Recorded and released in 1957 on the independent Prestige Records label, The Prestige Jazz Quartet is a typical oddity. The four compositions work as a pendulum between the tail end of bebop era, the coming hard-bop medium, and the beginning of the avant-garde period of 1950s-1960s Black Classical music.
Probably put together by Bob Weinstock or Teddy Charles, the groups short-lived output was apparently supposed to fill the void left by The Modern Jazz Quartet, who had just signed a hefty deal with the major Atlantic Records label. Though they only recorded two lps under this name (the other with tenor saxophonist/ future Columbia Records producer Teo Marceo), the members of this group all played together on a regular basis. The quartet featured composer/ arranger Teddy Charles on vibes, drummer Jerry Segal, bassist Addison Farmer, and some underrated composer/ arranger/ piano genius by the name of Malcolm Waldron.
While Prestige is known for their “jam session” lps from the late 50s, it is hard to tell if this was just another one of them, or a methodically planned record. With Charles acting as producer/ supervisor, he contributes one tune, leaving two other original tunes to Waldron. Teddy’s “Take Three Parts Jazz” is absolutely one of greatest suits recoded during this era. It starts with a slow bass/ cymbal pacing that encourages the listener to stroll down a dark alley in fear for his or her life. It quickly picks up the pace as Charles and Waldron enter the tune and turn it into a funky crime scene. What astounds the most about this piece, from a Hip-Hop perspective, is that the tune hasn’t been sampled (to my knowledge). One could imagine any member of the D.I.T.C. getting loose over the grooves provided by Addison’s bass and Segal swift cymbal socking. As the tune slows down, then picks back up, flashbacks of John Lewis and his composing / arranging of so many tunes for The MJQ come to mind. This might give a hint that maybe, as textured and sensitive as the opener is, this was just a cerebral strategy to win over forward thinking listeners of the recently departed quartet. 61 years later… it has worked.

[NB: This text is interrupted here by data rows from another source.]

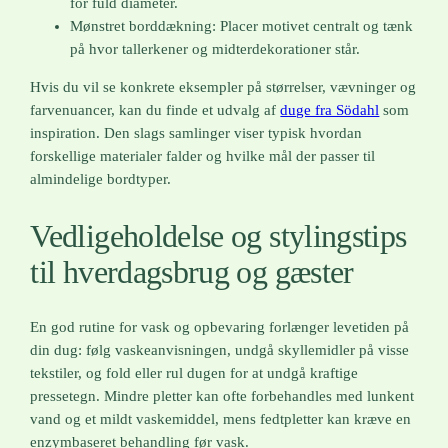
for fuld diameter.
Mønstret borddækning: Placer motivet centralt og tænk
på hvor tallerkener og midterdekorationer står.
Hvis du vil se konkrete eksempler på størrelser, vævninger og
farvenuancer, kan du finde et udvalg af
duge fra Södahl
som
inspiration. Den slags samlinger viser typisk hvordan
forskellige materialer falder og hvilke mål der passer til
almindelige bordtyper.
Vedligeholdelse og stylingstips
til hverdagsbrug og gæster
En god rutine for vask og opbevaring forlænger levetiden på
din dug: følg vaskeanvisningen, undgå skyllemidler på visse
tekstiler, og fold eller rul dugen for at undgå kraftige
pressetegn. Mindre pletter kan ofte forbehandles med lunkent
vand og et mildt vaskemiddel, mens fedtpletter kan kræve en
enzymbaseret behandling før vask.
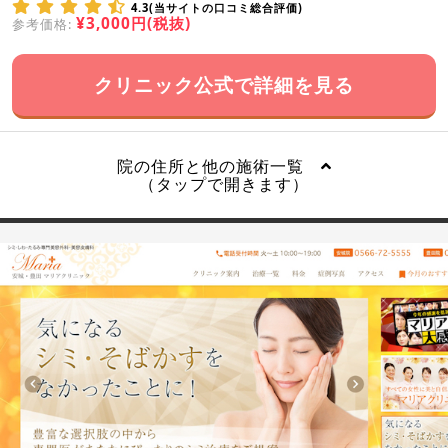
4.3(当サイトの口コミ総合評価)
¥3,000円(税抜)
参考価格:
クリニック公式で詳細を見る
院の住所と他の施術一覧
（タップで開きます）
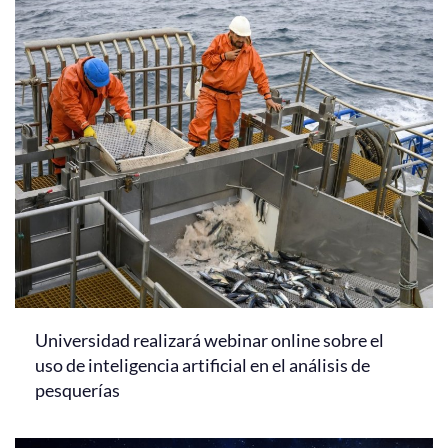
Universidad realizará webinar online sobre el
uso de inteligencia artificial en el análisis de
pesquerías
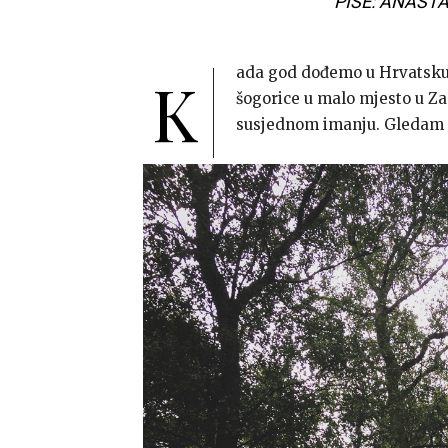
PIŠE: ANASTA
ada god dođemo u Hrvatsku
K
šogorice u malo mjesto u Za
susjednom imanju. Gledam ih 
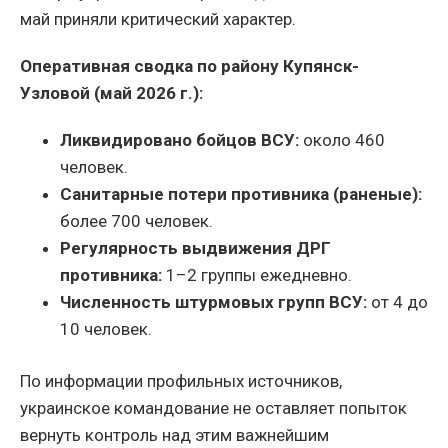
май приняли критический характер.
Оперативная сводка по району Купянск-
Узловой (май 2026 г.):
Ликвидировано бойцов ВСУ:
около 460
человек.
Санитарные потери противника (раненые):
более 700 человек.
Регулярность выдвижения ДРГ
противника:
1–2 группы ежедневно.
Численность штурмовых групп ВСУ:
от 4 до
10 человек.
По информации профильных источников,
украинское командование не оставляет попыток
вернуть контроль над этим важнейшим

The master pianist pens the next two compositions. Mal Waldron is not a household name, yet listeners within academic Jazz circles are probably familiar with a least a few of his records. The first of his contributions is “Meta-Waltz”. Though as eerie as sections of the albums opener, it leaves more space for Jerry and Addison to stretch out. Though both had very short careers, the rhythm section proves to be super tight within such complex structures. The second of Waldron’s pieces is entitled “Dear Elaine”, after his first wife (who sang on his 1958 Prestige masterpiece Mal/3: Sounds). The only ballad on the record, it sways gently throughout it’s almost 9 minute duration, giving glimpses of tender moments that our maestro pulls from his loving experiences flawlessly.
The album’s closer should be a familiar one to most Jazz heads. “Friday The Thirteenth” is a tune written by Thelonious Sphere Monk. In contrast to the rest of the lp, Charles’s use of the vibes give the tune a special lightheartedness as it’s tempo is a bit swifter than usual. The liner notes mention that Monk is a favorite of the group’s two composers, which should not be a surprise at all. After many listens over the years The Prestige Jazz Quartet lp satisfies my ears and soul, yet raises a few questions about it’s members. Mainly, how could Charles and Waldron by in house musicians at one of the music’s most known labels and not get mentioned much these days? Did Jerry (Gerald?) Segal really quit music to go into law? How did Art Farmer’s twin brother pass away so young? We might not ever get answers to these questions, so maybe we should just be thankful that The Modern Jazz Quartet left Prestige and signed with Atlantic.